Posted by Hopper on 04/12/2017 02:08:54:
With an Acme, the slight taper on the tooth form makes engagement easier. Also, with the Acme, as the threads wear, the halfnuts can be adjusted inwards to take up the slack, still riding firmly on both thread flanks. With the square thread, once it has worn on the flanks there is little you can do about the resulting backlash.
I think that's possibly the key, at least where halfnuts are involved – it's less easy to do anything remedial where crosslide or topslide nuts are concerned. However I've heard opposed Acme nuts described, where backlash is taken up by adjusting the spacing between the two nuts so that they each bear on opposite flanks of the screw.
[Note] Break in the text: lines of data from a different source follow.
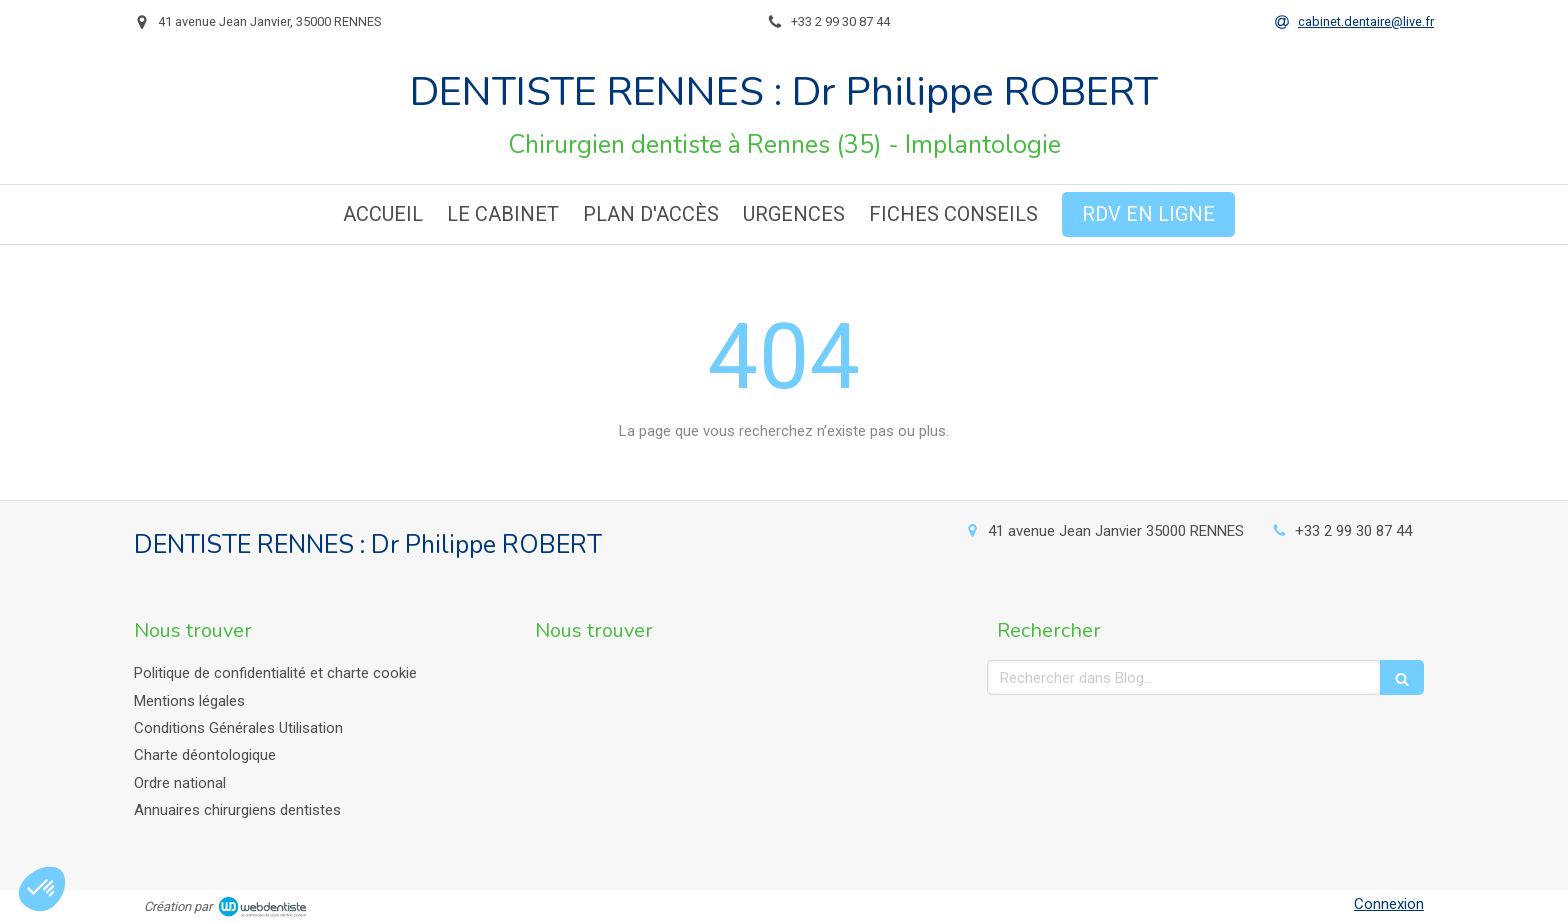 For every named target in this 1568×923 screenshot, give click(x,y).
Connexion (1389, 904)
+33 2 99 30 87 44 (1353, 531) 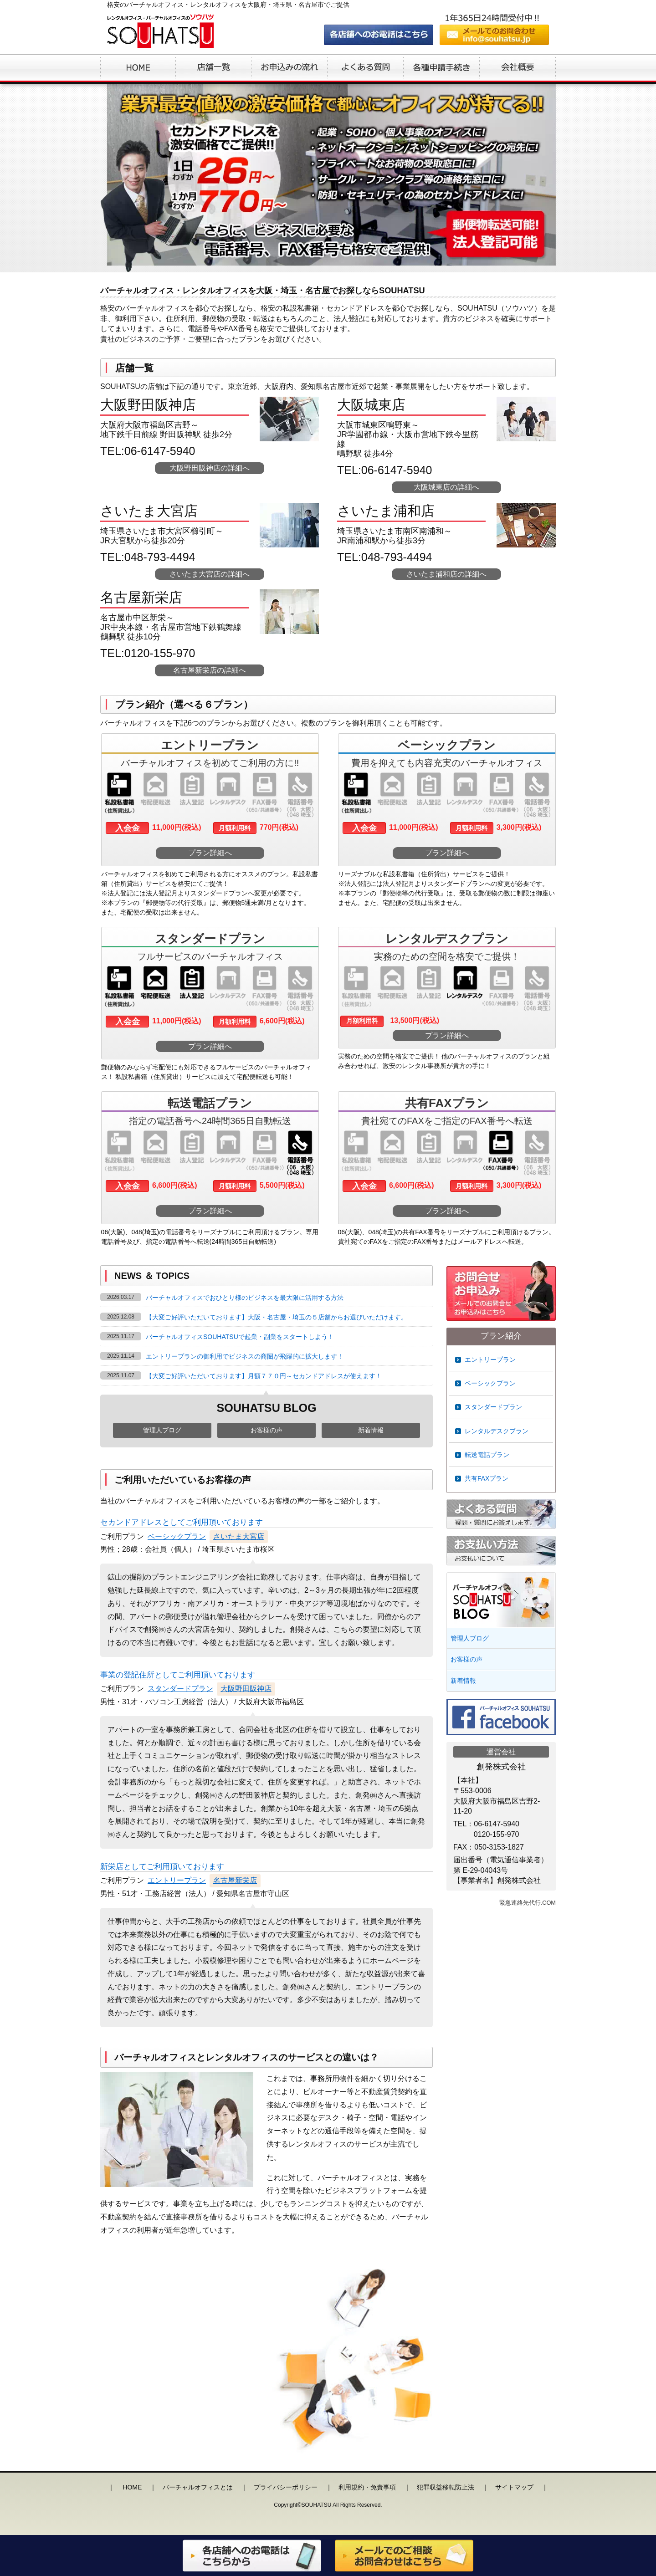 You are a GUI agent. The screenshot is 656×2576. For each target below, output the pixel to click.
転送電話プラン (487, 1454)
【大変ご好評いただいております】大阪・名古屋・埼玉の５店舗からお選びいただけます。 (276, 1317)
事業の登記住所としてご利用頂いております (177, 1675)
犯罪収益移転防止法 (445, 2487)
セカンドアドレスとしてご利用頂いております (181, 1522)
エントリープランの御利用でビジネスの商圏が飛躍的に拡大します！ (244, 1356)
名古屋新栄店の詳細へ (209, 670)
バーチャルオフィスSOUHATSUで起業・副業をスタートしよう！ (240, 1336)
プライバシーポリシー (286, 2487)
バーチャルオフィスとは (198, 2487)
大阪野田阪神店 (246, 1688)
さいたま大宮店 (238, 1536)
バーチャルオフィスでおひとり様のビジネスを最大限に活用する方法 (244, 1297)
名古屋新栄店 (235, 1880)
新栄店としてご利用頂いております (162, 1866)
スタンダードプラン (180, 1688)
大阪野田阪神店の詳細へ (209, 468)
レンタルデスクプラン (496, 1431)
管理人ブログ (162, 1430)
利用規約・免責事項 (367, 2487)
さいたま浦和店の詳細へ (446, 574)
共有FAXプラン (486, 1478)
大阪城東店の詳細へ (446, 487)
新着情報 (371, 1430)
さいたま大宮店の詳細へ (209, 574)
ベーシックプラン (177, 1536)
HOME (132, 2487)
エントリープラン (177, 1880)
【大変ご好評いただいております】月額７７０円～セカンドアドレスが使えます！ (264, 1376)
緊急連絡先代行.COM (527, 1902)
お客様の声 (266, 1430)
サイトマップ (514, 2487) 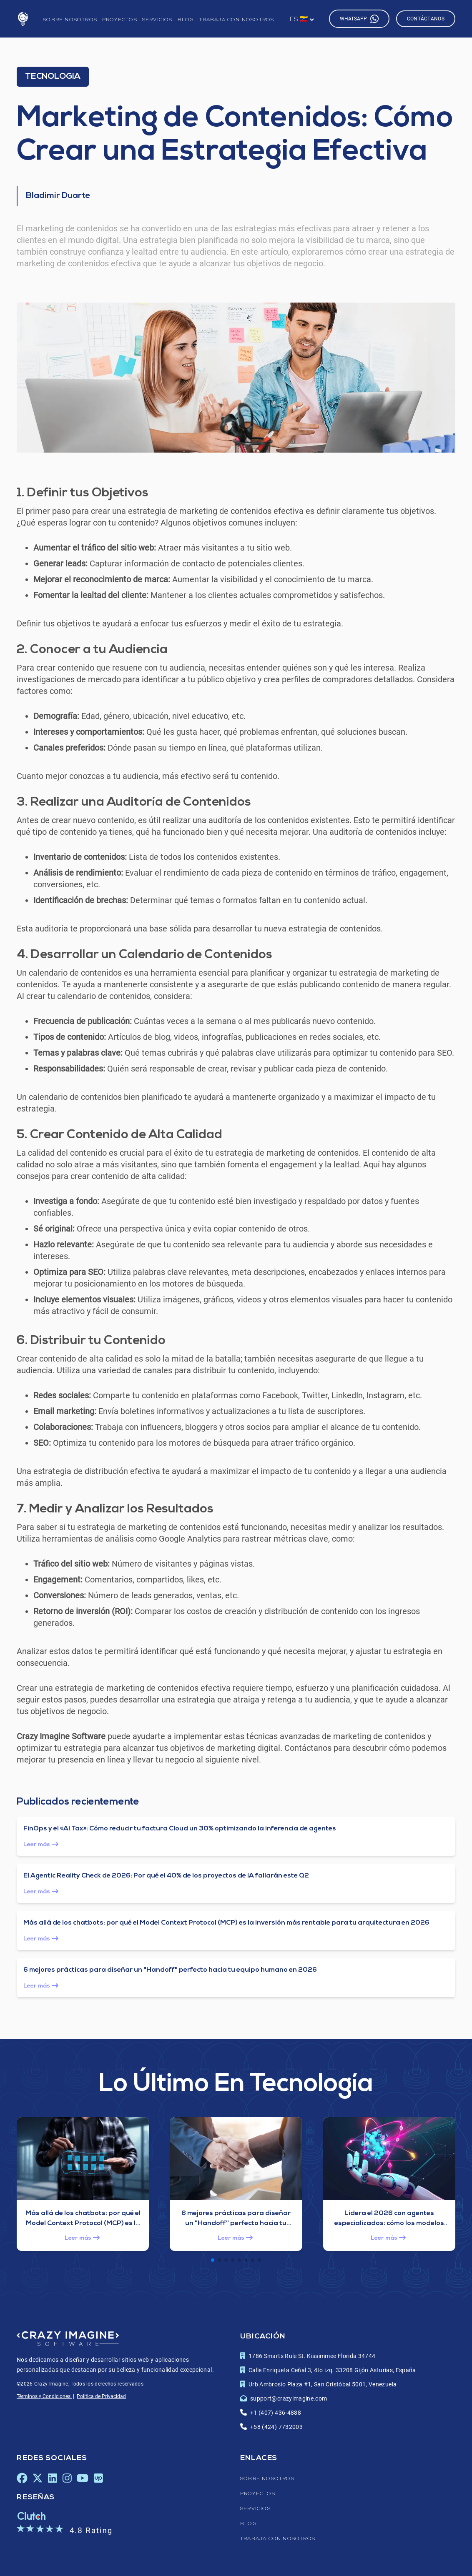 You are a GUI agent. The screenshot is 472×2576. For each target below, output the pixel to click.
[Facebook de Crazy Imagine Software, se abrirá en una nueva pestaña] (22, 2478)
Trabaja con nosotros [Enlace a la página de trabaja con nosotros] (236, 20)
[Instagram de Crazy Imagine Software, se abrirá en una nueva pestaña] (67, 2478)
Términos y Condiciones (44, 2396)
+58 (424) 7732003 (276, 2426)
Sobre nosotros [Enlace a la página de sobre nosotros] (70, 20)
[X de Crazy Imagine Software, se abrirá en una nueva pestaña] (38, 2478)
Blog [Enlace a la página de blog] (186, 20)
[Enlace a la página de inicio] (23, 19)
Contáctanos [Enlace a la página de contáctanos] (425, 19)
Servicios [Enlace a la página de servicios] (157, 20)
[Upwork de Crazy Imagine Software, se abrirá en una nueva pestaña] (98, 2478)
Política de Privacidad (101, 2396)
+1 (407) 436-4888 (275, 2412)
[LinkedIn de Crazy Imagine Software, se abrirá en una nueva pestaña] (52, 2478)
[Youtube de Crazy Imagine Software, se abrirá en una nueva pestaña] (82, 2478)
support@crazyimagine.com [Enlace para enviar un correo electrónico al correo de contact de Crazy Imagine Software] (288, 2398)
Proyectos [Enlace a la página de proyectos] (119, 20) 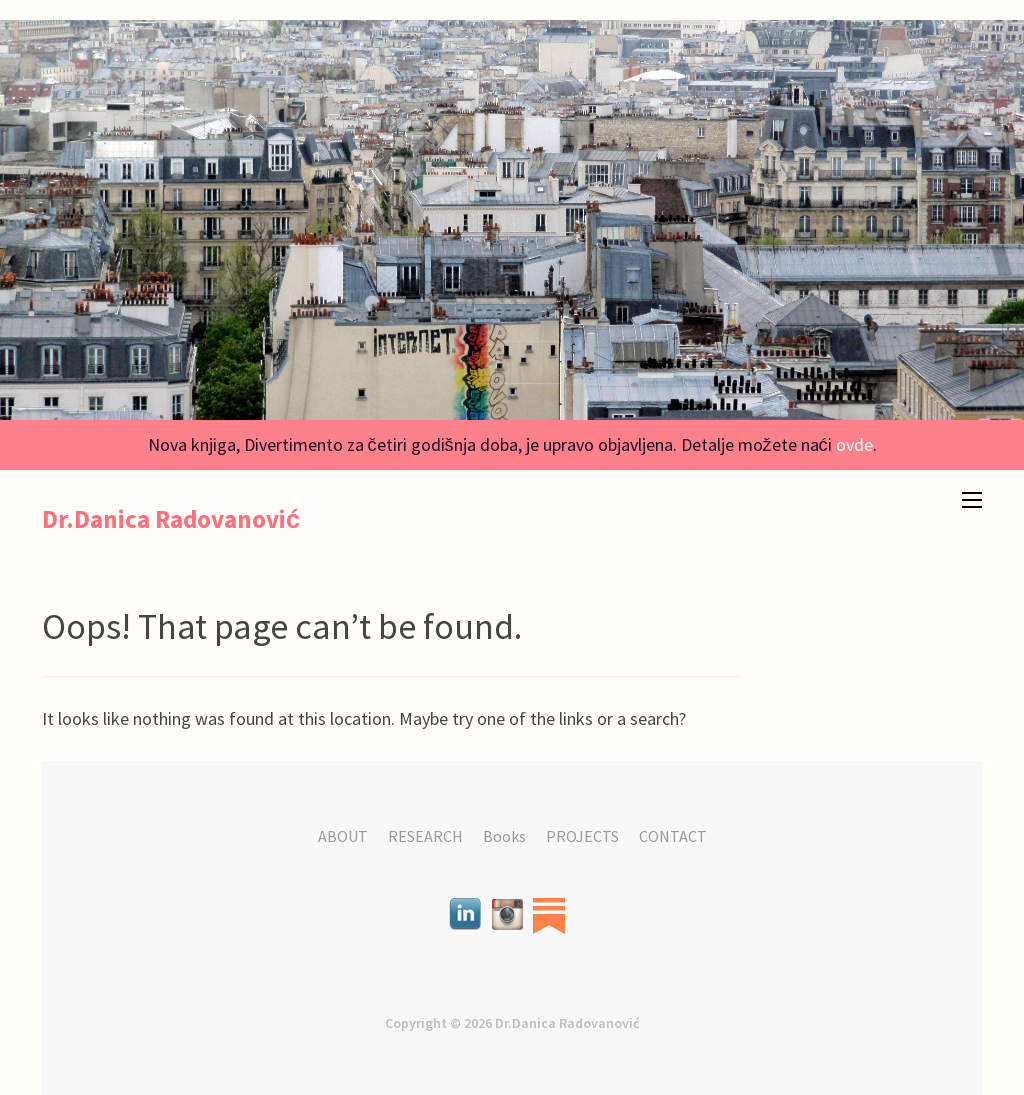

Don't remember ever actually seeing such an arrangement, though.
There can be requirements for substantial force to be transmitted by crosslide leadscrews – knurling, for example.
I do suspect that Acme threads, like many things in engineering, are a compromise – in this case between strength, adjustability and ease of manufacture.
One of my first engineering jobs was operating a big thread-roller at a Nottingham factory that made jacking-screws for artic trailers. I was rolling 10 or 15 foot lengths of bar-turned 1 3/8" bar with two-start Acme threads, some left-handed. You could get a good piece-rate if you fed the start of one bar hard up against the tail of the previous one. If you failed, you had to open and re-close the roller on the next bar, which lost a minute or so, and also some inches of thread so the whole bar wasn't usable in the next machining process. I don't know whether that follow-on, or even the whole rolling process would've been as easy on square thread.